** Opening EXERCISE MATERIAL block **

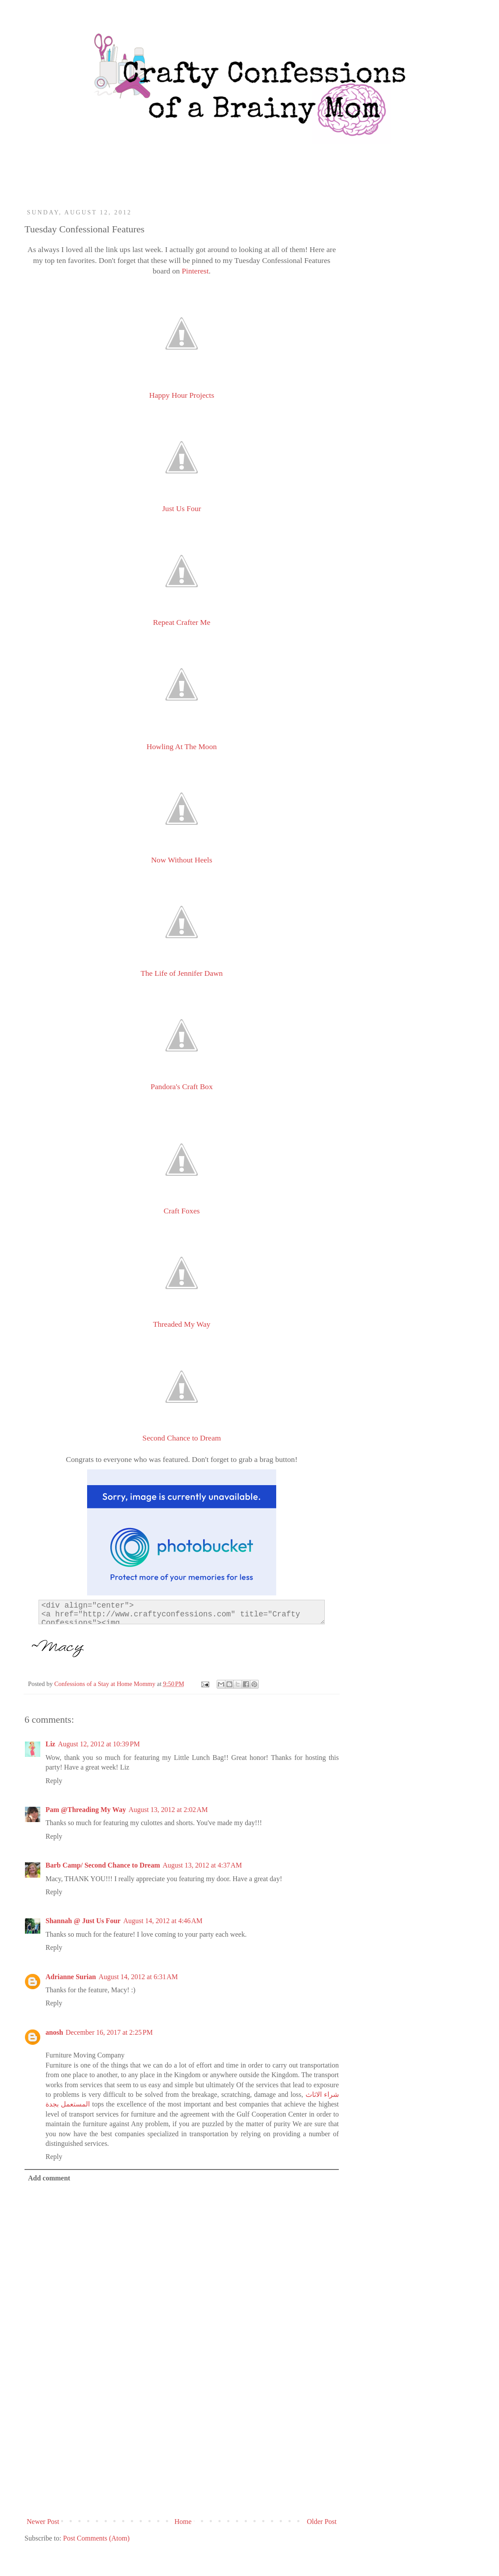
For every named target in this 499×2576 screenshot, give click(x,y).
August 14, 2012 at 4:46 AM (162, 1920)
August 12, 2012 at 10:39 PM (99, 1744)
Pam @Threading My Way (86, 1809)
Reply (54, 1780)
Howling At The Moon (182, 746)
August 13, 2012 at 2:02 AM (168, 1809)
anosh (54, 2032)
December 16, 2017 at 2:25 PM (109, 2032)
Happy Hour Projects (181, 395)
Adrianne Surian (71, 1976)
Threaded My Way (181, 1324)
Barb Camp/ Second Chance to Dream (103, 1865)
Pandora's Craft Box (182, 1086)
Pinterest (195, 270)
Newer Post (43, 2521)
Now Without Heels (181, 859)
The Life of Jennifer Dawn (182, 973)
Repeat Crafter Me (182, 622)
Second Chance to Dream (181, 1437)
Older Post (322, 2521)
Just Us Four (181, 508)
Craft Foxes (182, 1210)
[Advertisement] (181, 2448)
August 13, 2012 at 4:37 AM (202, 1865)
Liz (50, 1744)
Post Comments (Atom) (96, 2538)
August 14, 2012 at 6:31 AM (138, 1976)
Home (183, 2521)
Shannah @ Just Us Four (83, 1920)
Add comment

** Closing EXERCISE MATERIAL block **

> YOUR TASK
From the first line of the entries above down to the line holding "December 16, 2017 at 2:25 PM (109, 2032)", quote each line exactly and nothing else, skipping pictures.

> WRITTEN REPLY
For every named target in this 499×2576 screenshot, give click(x,y).
August 14, 2012 at 4:46 AM (162, 1920)
August 12, 2012 at 10:39 PM (99, 1744)
Pam @Threading My Way (86, 1809)
Reply (54, 1780)
Howling At The Moon (182, 746)
August 13, 2012 at 2:02 AM (168, 1809)
anosh (54, 2032)
December 16, 2017 at 2:25 PM (109, 2032)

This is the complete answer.